See the Restrictions section regarding partial erase. In addition, there is an alternative method for accomplishing partial erase. The combination of partial erase and incremental updates is expensive in terms of memory consumption, since HOOPS has to remember the drawing context for geometry that might be partially erased. An alternative method for partial erase is to use Control_Update() in conjunction with setting geometry to the color of the window. This alternative uses less memory but requires more programming effort.
[no] polygon crossings [= on | off]
"No polygon crossings" guarantees that for any single polygon, no two edges actually cross each other. This may speed up Insert_Polygon() and polygon filling. The default is no polygon crossing.

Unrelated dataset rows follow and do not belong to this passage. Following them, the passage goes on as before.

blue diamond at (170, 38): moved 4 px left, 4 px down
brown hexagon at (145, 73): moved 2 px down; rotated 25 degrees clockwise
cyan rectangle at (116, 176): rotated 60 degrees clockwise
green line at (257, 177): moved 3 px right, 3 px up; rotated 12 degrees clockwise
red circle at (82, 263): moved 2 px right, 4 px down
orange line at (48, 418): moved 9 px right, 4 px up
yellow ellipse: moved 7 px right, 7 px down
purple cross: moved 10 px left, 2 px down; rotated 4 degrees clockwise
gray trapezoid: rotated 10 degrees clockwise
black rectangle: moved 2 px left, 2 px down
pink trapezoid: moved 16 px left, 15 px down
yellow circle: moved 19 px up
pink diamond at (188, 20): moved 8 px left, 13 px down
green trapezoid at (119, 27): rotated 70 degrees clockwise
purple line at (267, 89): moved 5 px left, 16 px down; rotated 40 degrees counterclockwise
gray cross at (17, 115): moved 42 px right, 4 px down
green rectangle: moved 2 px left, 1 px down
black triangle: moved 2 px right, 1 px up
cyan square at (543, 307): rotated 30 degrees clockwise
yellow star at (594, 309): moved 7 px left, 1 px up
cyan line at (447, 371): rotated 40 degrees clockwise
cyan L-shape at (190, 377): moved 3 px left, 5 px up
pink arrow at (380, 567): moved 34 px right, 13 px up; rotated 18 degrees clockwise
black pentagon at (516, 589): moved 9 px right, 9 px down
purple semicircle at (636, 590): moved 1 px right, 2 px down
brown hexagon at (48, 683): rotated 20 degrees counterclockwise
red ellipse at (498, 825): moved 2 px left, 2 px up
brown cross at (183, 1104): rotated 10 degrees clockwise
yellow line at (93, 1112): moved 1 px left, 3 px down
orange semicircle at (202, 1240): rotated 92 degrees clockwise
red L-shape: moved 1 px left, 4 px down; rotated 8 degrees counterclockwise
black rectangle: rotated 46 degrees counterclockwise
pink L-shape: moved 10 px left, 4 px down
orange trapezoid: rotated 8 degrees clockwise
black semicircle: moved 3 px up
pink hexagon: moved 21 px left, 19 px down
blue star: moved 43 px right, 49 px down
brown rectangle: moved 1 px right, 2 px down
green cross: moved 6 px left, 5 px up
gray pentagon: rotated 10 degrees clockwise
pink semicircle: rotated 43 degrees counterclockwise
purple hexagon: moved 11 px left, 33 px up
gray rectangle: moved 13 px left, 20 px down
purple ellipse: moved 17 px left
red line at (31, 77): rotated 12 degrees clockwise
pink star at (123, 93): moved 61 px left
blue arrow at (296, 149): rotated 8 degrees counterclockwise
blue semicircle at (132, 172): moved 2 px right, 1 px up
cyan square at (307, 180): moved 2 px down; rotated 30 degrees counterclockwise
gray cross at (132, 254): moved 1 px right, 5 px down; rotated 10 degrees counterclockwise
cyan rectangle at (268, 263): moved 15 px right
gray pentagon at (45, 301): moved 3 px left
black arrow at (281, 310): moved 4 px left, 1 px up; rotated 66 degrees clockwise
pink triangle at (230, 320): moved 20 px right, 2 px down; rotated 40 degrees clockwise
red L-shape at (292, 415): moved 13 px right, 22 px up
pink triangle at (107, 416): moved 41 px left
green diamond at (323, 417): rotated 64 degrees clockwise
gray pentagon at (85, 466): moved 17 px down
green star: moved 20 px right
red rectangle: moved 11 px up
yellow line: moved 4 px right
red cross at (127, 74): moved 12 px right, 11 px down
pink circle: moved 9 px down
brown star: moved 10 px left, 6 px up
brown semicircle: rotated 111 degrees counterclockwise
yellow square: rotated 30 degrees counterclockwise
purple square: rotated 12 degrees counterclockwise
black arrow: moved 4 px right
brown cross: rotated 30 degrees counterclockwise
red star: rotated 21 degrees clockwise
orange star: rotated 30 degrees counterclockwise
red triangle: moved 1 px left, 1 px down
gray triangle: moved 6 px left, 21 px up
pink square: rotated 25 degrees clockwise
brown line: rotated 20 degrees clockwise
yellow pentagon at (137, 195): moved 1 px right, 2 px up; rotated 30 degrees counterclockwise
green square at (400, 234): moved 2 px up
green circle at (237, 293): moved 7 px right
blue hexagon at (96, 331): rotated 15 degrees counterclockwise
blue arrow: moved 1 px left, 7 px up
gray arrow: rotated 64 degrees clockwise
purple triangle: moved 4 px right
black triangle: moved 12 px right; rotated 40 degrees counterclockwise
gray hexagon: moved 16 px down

[no] polygon handedness [= left | right]
In order to do a backplane cull (see above), there must be some definition of a polygon's "front" and "back" (or equivalently "inside face" and "outside face"). This orientation is determined by the order in which the polygon's vertices were originally defined, and the polygon handedness setting (and not the coordinate system handedness - see below). If you wrap the fingers of the chosen hand along the vertices of the polygon, with your wrist at the first vertex specified and your fingertips at the last, then extend your thumb perpendicular to your fingers, by definition, your thumb is extending out of the front face of the polygon. When polygon handedness is set, the HOOPS renderer enters an optimized lighting mode, so-called "single-sided lighting" mode. The default is "no polygon handedness", i.e., no opinion.
Note: Polygon handedness does not take into account the coordinate system handedness and instead assumes that the coordinate system is left handed. The benefit of this is that developers can change the coordinate system handedness without having to also change the polygon handedness; though it also means that in a right handed system you will need to set a polygon handedness that is opposite to what it actually is.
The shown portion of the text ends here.